Records to use:
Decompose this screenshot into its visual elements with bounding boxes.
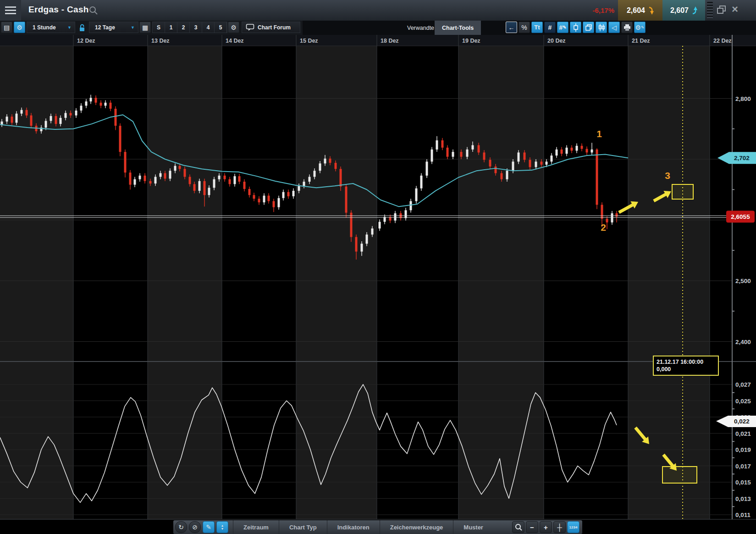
- chevron-down-icon: ▼: [67, 25, 72, 30]
- zeitraum-button[interactable]: Zeitraum: [233, 520, 279, 534]
- chevron-down-icon: ▼: [131, 25, 135, 30]
- layers-icon[interactable]: [583, 22, 594, 33]
- period-S[interactable]: S: [153, 22, 165, 33]
- indikatoren-button[interactable]: Indikatoren: [327, 520, 380, 534]
- svg-text:2,500: 2,500: [735, 278, 751, 284]
- muster-button[interactable]: Muster: [453, 520, 493, 534]
- search-icon[interactable]: [89, 6, 98, 15]
- tooltip-value: 0,000: [657, 366, 715, 373]
- svg-text:2,6055: 2,6055: [731, 213, 750, 220]
- svg-text:0,011: 0,011: [735, 512, 751, 518]
- svg-text:22 Dez: 22 Dez: [713, 38, 732, 44]
- svg-text:18 Dez: 18 Dez: [381, 38, 399, 44]
- sell-price: 2,604: [627, 6, 645, 15]
- period-5[interactable]: 5: [215, 22, 227, 33]
- svg-text:0,021: 0,021: [735, 430, 751, 437]
- tooltip-datetime: 21.12.17 16:00:00: [657, 358, 715, 366]
- order-ticket-icon[interactable]: ▤: [1, 22, 12, 33]
- chart-canvas[interactable]: 12 Dez13 Dez14 Dez15 Dez18 Dez19 Dez20 D…: [0, 35, 756, 520]
- grid-icon[interactable]: #: [544, 22, 556, 33]
- price-up-arrow-icon: [691, 6, 697, 15]
- window-grip[interactable]: [707, 2, 713, 19]
- svg-text:15 Dez: 15 Dez: [300, 38, 318, 44]
- back-icon[interactable]: ←: [506, 22, 517, 33]
- crosshair-tooltip: 21.12.17 16:00:00 0,000: [653, 356, 719, 376]
- chart-background: [0, 35, 756, 519]
- compare-candles-icon[interactable]: [596, 22, 607, 33]
- svg-text:0,022: 0,022: [734, 418, 750, 425]
- period-buttons: S 1 2 3 4 5: [152, 22, 227, 33]
- candle-style-icon[interactable]: [570, 22, 581, 33]
- svg-text:0,015: 0,015: [735, 479, 751, 486]
- svg-text:12 Dez: 12 Dez: [77, 38, 95, 44]
- close-icon[interactable]: ×: [732, 3, 738, 16]
- lock-icon[interactable]: [76, 22, 88, 33]
- refresh-icon[interactable]: ↻: [175, 521, 187, 533]
- interval-dropdown[interactable]: 1 Stunde▼: [27, 22, 75, 33]
- updown-arrows-icon[interactable]: ▲▼: [216, 521, 228, 533]
- draw-pencil-icon[interactable]: ✎: [203, 521, 215, 533]
- svg-text:13 Dez: 13 Dez: [151, 38, 170, 44]
- buy-price-button[interactable]: 2,607: [662, 0, 705, 21]
- text-tool-icon[interactable]: Tt: [531, 22, 543, 33]
- sell-price-button[interactable]: 2,604: [618, 0, 662, 21]
- chart-typ-button[interactable]: Chart Typ: [279, 520, 327, 534]
- svg-text:14 Dez: 14 Dez: [226, 38, 244, 44]
- svg-text:0,019: 0,019: [735, 446, 751, 453]
- clear-drawings-icon[interactable]: ⊘: [189, 521, 201, 533]
- svg-text:0,017: 0,017: [735, 463, 751, 470]
- svg-text:0,013: 0,013: [735, 495, 751, 502]
- crosshair-icon[interactable]: ┼: [553, 521, 566, 533]
- range-dropdown[interactable]: 12 Tage▼: [89, 22, 138, 33]
- price-axis: 2,8002,5002,4000,0270,0250,0230,0210,019…: [732, 35, 751, 519]
- svg-text:20 Dez: 20 Dez: [547, 38, 566, 44]
- svg-text:21 Dez: 21 Dez: [632, 38, 650, 44]
- tools-settings-icon[interactable]: ⚙✎: [634, 22, 646, 33]
- verwandte-button[interactable]: Verwandte: [403, 21, 439, 35]
- period-2[interactable]: 2: [177, 22, 190, 33]
- menu-icon[interactable]: [0, 0, 21, 21]
- price-down-arrow-icon: [648, 6, 654, 15]
- zoom-in-icon[interactable]: +: [540, 521, 552, 533]
- speech-bubble-icon: [246, 23, 254, 31]
- svg-text:2,702: 2,702: [734, 155, 750, 161]
- percent-mode-icon[interactable]: %: [519, 22, 530, 33]
- zoom-out-icon[interactable]: −: [526, 521, 538, 533]
- bottom-toolbar: ↻ ⊘ ✎ ▲▼ Zeitraum Chart Typ Indikatoren …: [173, 520, 582, 534]
- svg-text:1: 1: [596, 128, 602, 139]
- period-3[interactable]: 3: [190, 22, 202, 33]
- svg-text:19 Dez: 19 Dez: [462, 38, 480, 44]
- chart-area[interactable]: 12 Dez13 Dez14 Dez15 Dez18 Dez19 Dez20 D…: [0, 35, 756, 520]
- settings-gear-icon[interactable]: ⚙: [228, 22, 239, 33]
- restore-window-icon[interactable]: [716, 4, 727, 15]
- svg-text:0,027: 0,027: [735, 381, 751, 388]
- zeichenwerkzeuge-button[interactable]: Zeichenwerkzeuge: [380, 520, 453, 534]
- svg-text:2,800: 2,800: [735, 95, 751, 102]
- buy-price: 2,607: [670, 6, 689, 15]
- title-bar: Erdgas - Cash -6,17% 2,604 2,607 ×: [0, 0, 756, 21]
- svg-text:2: 2: [601, 222, 606, 233]
- svg-text:2,400: 2,400: [735, 339, 751, 345]
- svg-text:3: 3: [665, 170, 670, 181]
- svg-text:0,025: 0,025: [735, 398, 751, 405]
- chart-forum-button[interactable]: Chart Forum: [242, 22, 300, 33]
- numbers-mode-icon[interactable]: 1234: [567, 521, 579, 533]
- period-4[interactable]: 4: [202, 22, 215, 33]
- chart-toolbar: ▤ ⚙ 1 Stunde▼ 12 Tage▼ ▦ S 1 2 3 4 5 ⚙ C…: [0, 21, 756, 35]
- grid-edit-icon[interactable]: #✎: [557, 22, 568, 33]
- period-1[interactable]: 1: [165, 22, 177, 33]
- change-percent: -6,17%: [565, 6, 614, 14]
- instrument-title: Erdgas - Cash: [28, 5, 89, 15]
- price-tag-icon[interactable]: ◁: [608, 22, 620, 33]
- chart-settings-gear-icon[interactable]: ⚙: [14, 22, 25, 33]
- chart-tools-tab[interactable]: Chart-Tools: [435, 21, 481, 35]
- calendar-icon[interactable]: ▦: [139, 22, 151, 33]
- zoom-search-icon[interactable]: [512, 521, 524, 533]
- print-icon[interactable]: [621, 22, 633, 33]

Exercise:
Each line above that has the word "sell" must be copied.

Written solution:
- sell-price: 2,604: [627, 6, 645, 15]
- sell-price-button[interactable]: 2,604: [618, 0, 662, 21]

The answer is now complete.